BEGIN RECORDS PROVIDED
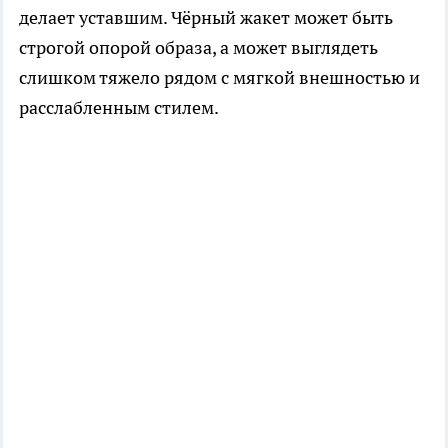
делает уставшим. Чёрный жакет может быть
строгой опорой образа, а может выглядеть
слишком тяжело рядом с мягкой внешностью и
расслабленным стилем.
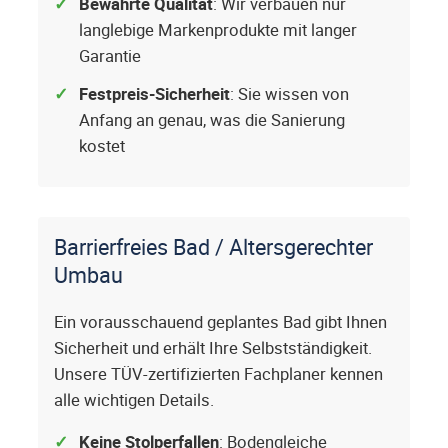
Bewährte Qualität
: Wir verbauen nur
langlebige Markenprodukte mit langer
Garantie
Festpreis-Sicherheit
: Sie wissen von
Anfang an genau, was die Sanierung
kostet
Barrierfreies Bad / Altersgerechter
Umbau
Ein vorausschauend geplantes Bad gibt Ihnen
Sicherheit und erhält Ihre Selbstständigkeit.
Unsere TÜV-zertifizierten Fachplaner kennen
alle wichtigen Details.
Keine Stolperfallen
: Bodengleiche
END RECORDS PROVIDED
**EXERCISE BRIEF**
Without including any picture, restate every entry above exactly.

**RESPONSE BOX**
делает уставшим. Чёрный жакет может быть
строгой опорой образа, а может выглядеть
слишком тяжело рядом с мягкой внешностью и
расслабленным стилем.
Bewährte Qualität
: Wir verbauen nur
langlebige Markenprodukte mit langer
Garantie
Festpreis-Sicherheit
: Sie wissen von
Anfang an genau, was die Sanierung
kostet
Barrierfreies Bad / Altersgerechter
Umbau
Ein vorausschauend geplantes Bad gibt Ihnen
Sicherheit und erhält Ihre Selbstständigkeit.
Unsere TÜV-zertifizierten Fachplaner kennen
alle wichtigen Details.
Keine Stolperfallen
: Bodengleiche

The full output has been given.